Amy Bottomley has been awarded a Millennium Fellowship by United Nations Academic Impact (UNAI) and Millennium Campus Network (MCN), which is designed to help student leaders develop the skills and values they need to work in the social impact sector.

The course programme runs until December and will see the Millennium Fellows launch various projects in keeping with the UN’s sustainable development goals and UNAI principles, which tackle issues such as poverty, waste, human rights and global warming.

Third-year English student Amy has been selected as a Campus Director for the ‘Millennium Fellowship Cambridge Campus’ alongside King’s College undergraduate Oishika Ganguly. 

Amy Bottomley
Amy has been awarded a Millennium Fellowship by the United Nations Academic Impact and Millennium Campus Network.

The Millennium Fellowship Class of 2020 features 1,428 undergraduates on 80 campuses in 20 countries. The successful Fellows were picked from thousands of applicants across the world to lead initiatives at their universities.

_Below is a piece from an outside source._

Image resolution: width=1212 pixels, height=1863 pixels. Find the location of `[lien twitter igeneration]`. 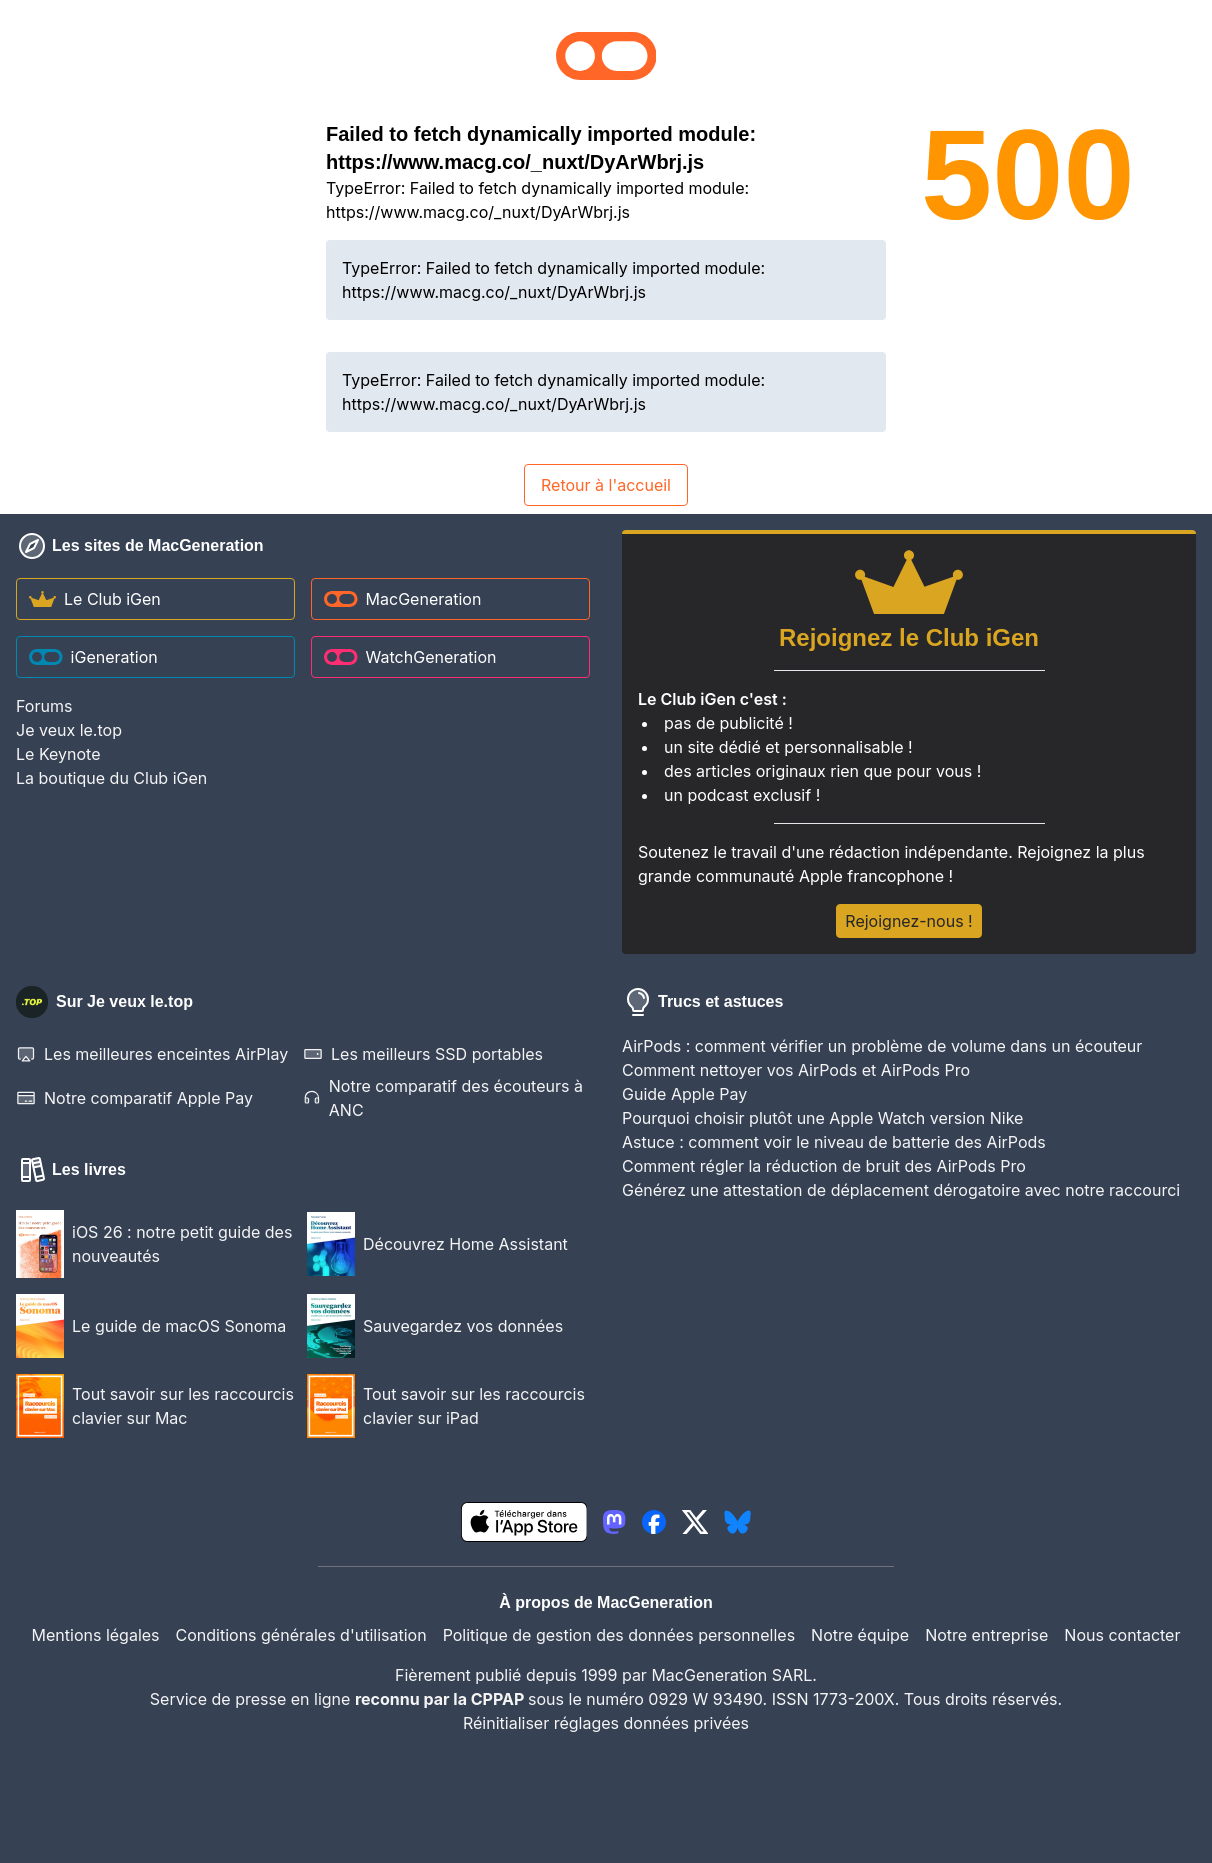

Sam Vaghar, Executive Director and co-founder of MCN, said: "Twelve extraordinary undergraduates at Cambridge were chosen from over 15,000 applicants as Millennium Fellows this year. Amy Bottomley and Oishika Ganguly have been selected as Campus Directors to help curate the experience for the cohort at Cambridge. These 12 undergraduate leaders are demonstrating through scholarship and action how to meaningfully contribute to society with empathy, humility, and inclusion as guiding values.

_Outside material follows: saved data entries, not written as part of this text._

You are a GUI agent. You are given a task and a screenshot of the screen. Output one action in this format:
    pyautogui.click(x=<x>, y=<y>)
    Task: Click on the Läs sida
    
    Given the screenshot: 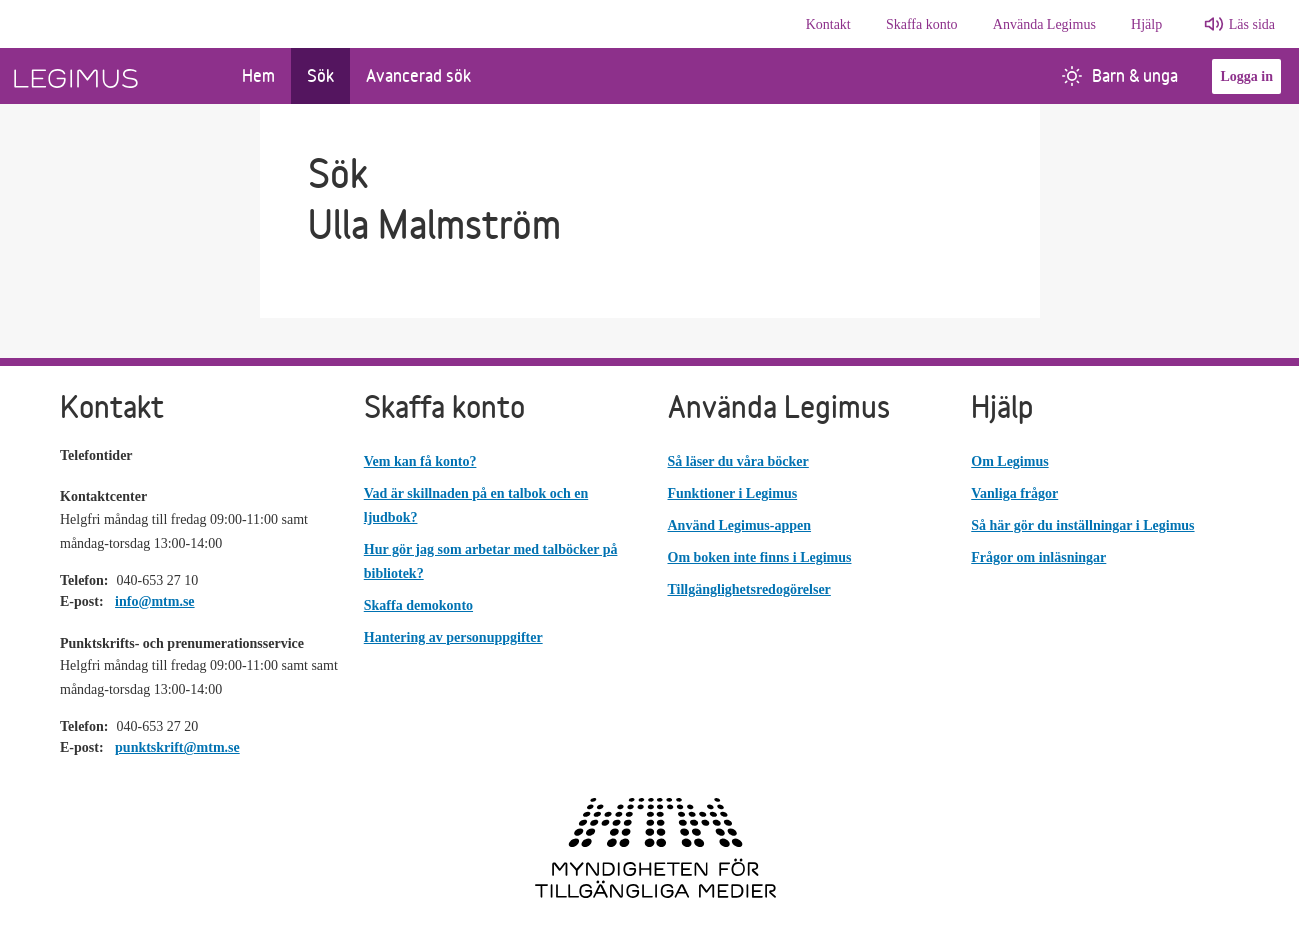 What is the action you would take?
    pyautogui.click(x=1252, y=24)
    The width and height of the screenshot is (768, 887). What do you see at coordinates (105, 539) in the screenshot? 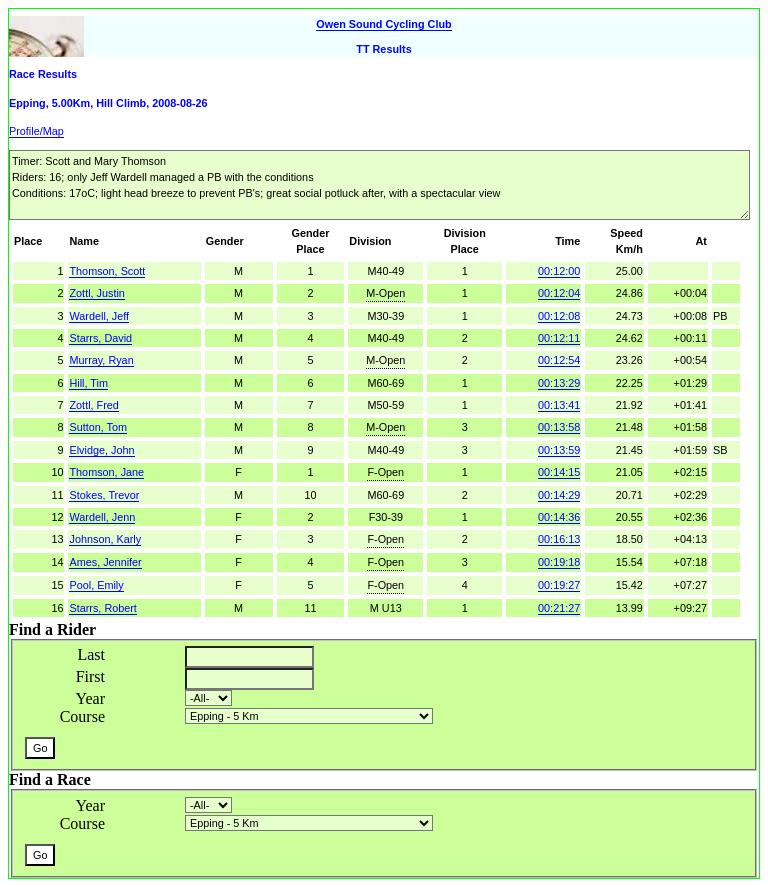
I see `Johnson, Karly` at bounding box center [105, 539].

"Amy's commitments – from building bridges of understanding through a film festival centering narratives in Iraq, to advocating for students from non-traditional backgrounds – affirms human dignity in this vital time in our world."

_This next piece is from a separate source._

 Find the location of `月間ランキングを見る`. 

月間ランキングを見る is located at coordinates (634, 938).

Amy is Access Officer for St John’s College JCR, the undergraduate student council, and is also co-founder of The Cambridge Access Movement. She said: “I’m thrilled to be awarded a highly competitive Millennium Fellowship. We have some great initiatives in the pipeline.”

Launched in 2013, the Millennium Fellowship has been in partnership for two years with the UNAI, which aligns higher education institutions with the UN in supporting and contributing to the realisation of UN goals and mandates. The MCN is a global non-profit network that brings together and trains young leaders for social impact on campus and in the community.

Ramu Damodaran, Chief of UNAI, said: “When we created the United Nations Academic Impact to foster a culture of intellectual social responsibility, we considered ‘intellect’ not as something remote or esoteric, but rather as a quality innate in every thinking individual. Our collaboration with MCN will allow students to demonstrate how the wisdom and thought they invest in their formal curriculum can be extended to a greater purpose of common good, lending their strengths to their communities and their world and, in turn, being enriched by them.”

Mr Vaghar added: “On every campus and in every community, student leaders are committed to making positive contributions while committed to our ethos: empathetic, humble, inclusive leadership. Emerging leaders need requisite training, connections, and recognition to deepen their social impact as undergraduates and throughout their careers. Partnering with UNAI enables us to engage more students, providing a powerful framework to help them convene, take action, and elevate the important contributions they make. 

“I congratulate Amy for bold commitment to strengthen community and help make UN goals reality.”

The other 10 Cambridge Millennium Fellows are: Alexander Roberts, Emma Bryan, Eszter Brandt, Oliver Moodie, Olivia Byrne, Olivia Taylor, Pippa Prendergast-Coates, Tomos Wood, Yulim Kim and Zoe Clarke. The Class of 2020 are due to graduate in an online ceremony on 18 November.